> [EXERCISE INSTRUCTIONS]: Repeat exactly, and only, the lines below starting at the line that contains "įgyvendinti tvarumo tikslus, savo tiekėj" and ending at the line that contains "susijungimų ir įsigijimų sandoriuose – p", inclusive of both.
Start of INFORMATION SUPPLIED
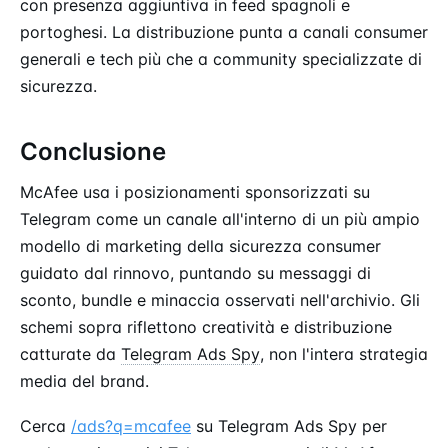
con presenza aggiuntiva in feed spagnoli e
portoghesi. La distribuzione punta a canali consumer
generali e tech più che a community specializzate di
sicurezza.
Conclusione
McAfee usa i posizionamenti sponsorizzati su
Telegram come un canale all'interno di un più ampio
modello di marketing della sicurezza consumer
guidato dal rinnovo, puntando su messaggi di
sconto, bundle e minaccia osservati nell'archivio. Gli
schemi sopra riflettono creatività e distribuzione
catturate da
Telegram Ads Spy
, non l'intera strategia
media del brand.
Cerca
/ads?q=mcafee
su Telegram Ads Spy per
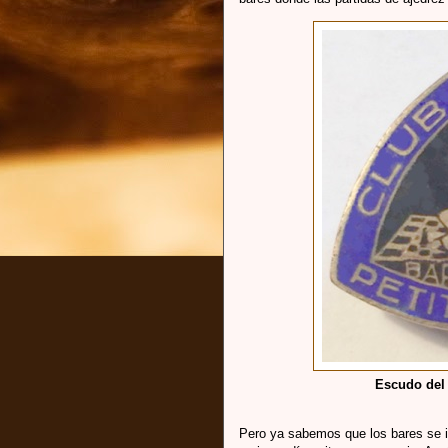
Escudo del 
Pero ya sabemos que los bares se i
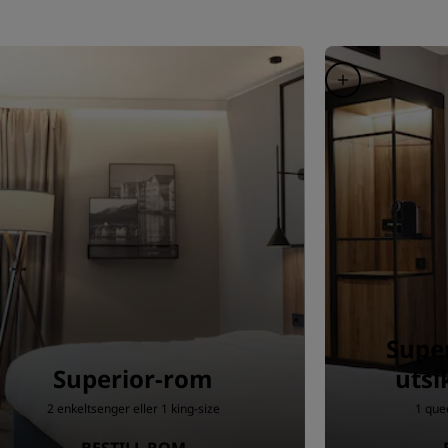
Supe
Superior-rom
utsi
2 enkeltsenger eller 1 king-size
1 quee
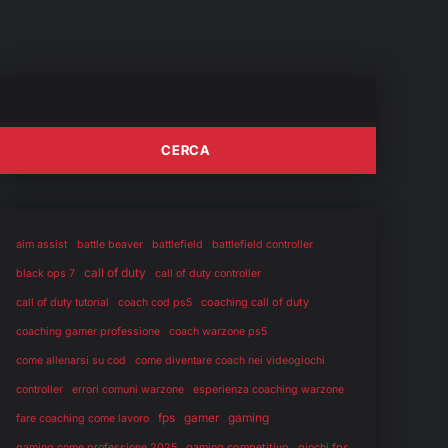
aim assist
battle beaver
battlefield
battlefield controller
call of duty
black ops 7
call of duty controller
coaching call of duty
call of duty tutorial
coach cod ps5
coaching gamer professione
coach warzone ps5
come allenarsi su cod
come diventare coach nei videogiochi
controller
errori comuni warzone
esperienza coaching warzone
fps
gaming
gamer
fare coaching come lavoro
gaming competitivo
gaming come professione 2025
giochi fps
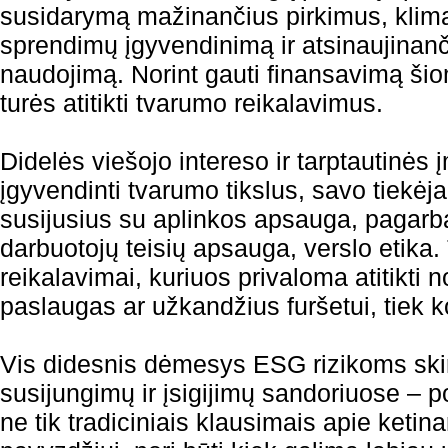
susidarymą mažinančius pirkimus, klima
sprendimų įgyvendinimą ir atsinaujinanči
naudojimą. Norint gauti finansavimą šio
turės atitikti tvarumo reikalavimus.
Didelės viešojo intereso ir tarptautinė
įgyvendinti tvarumo tikslus, savo tiekėj
susijusius su aplinkos apsauga, pagar
darbuotojų teisių apsauga, verslo etika.
reikalavimai, kuriuos privaloma atitikti no
paslaugas ar užkandžius furšetui, tiek k
Vis didesnis dėmesys ESG rizikoms ski
susijungimų ir įsigijimų sandoriuose – p
ne tik tradiciniais klausimais apie ketinam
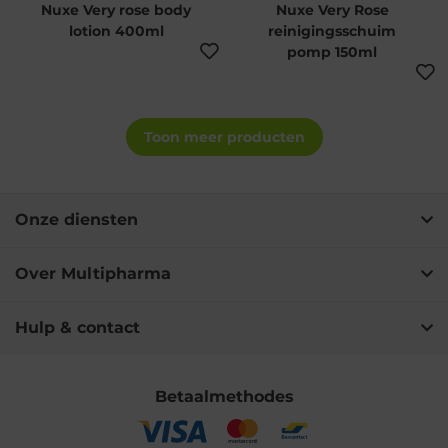
Nuxe Very rose body
Nuxe Very Rose
lotion 400ml
reinigingsschuim
pomp 150ml
Toon meer producten
Onze diensten
Over Multipharma
Hulp & contact
Betaalmethodes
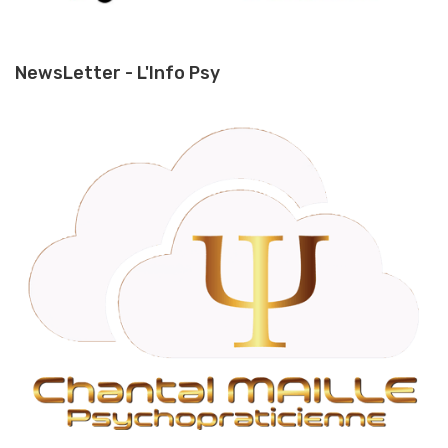
NewsLetter - L'Info Psy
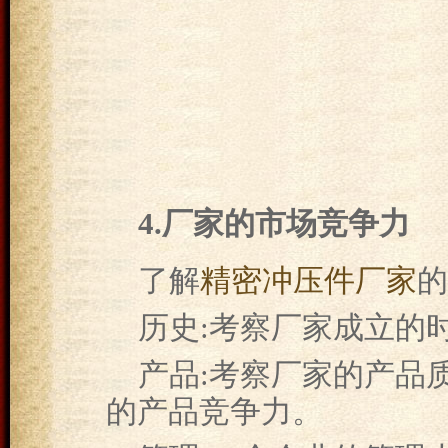
4.厂家的市场竞争力
了解
精密冲压件厂家
的
历史:考察厂家成立的
产品:考察厂家的产品
的产品竞争力。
End of INFORMATION SUPPLIED
> [SOLUTION TO THE PROBLEM]:
įgyvendinti tvarumo tikslus, savo tiekėj
susijusius su aplinkos apsauga, pagar
darbuotojų teisių apsauga, verslo etika.
reikalavimai, kuriuos privaloma atitikti no
paslaugas ar užkandžius furšetui, tiek k
Vis didesnis dėmesys ESG rizikoms ski
susijungimų ir įsigijimų sandoriuose – p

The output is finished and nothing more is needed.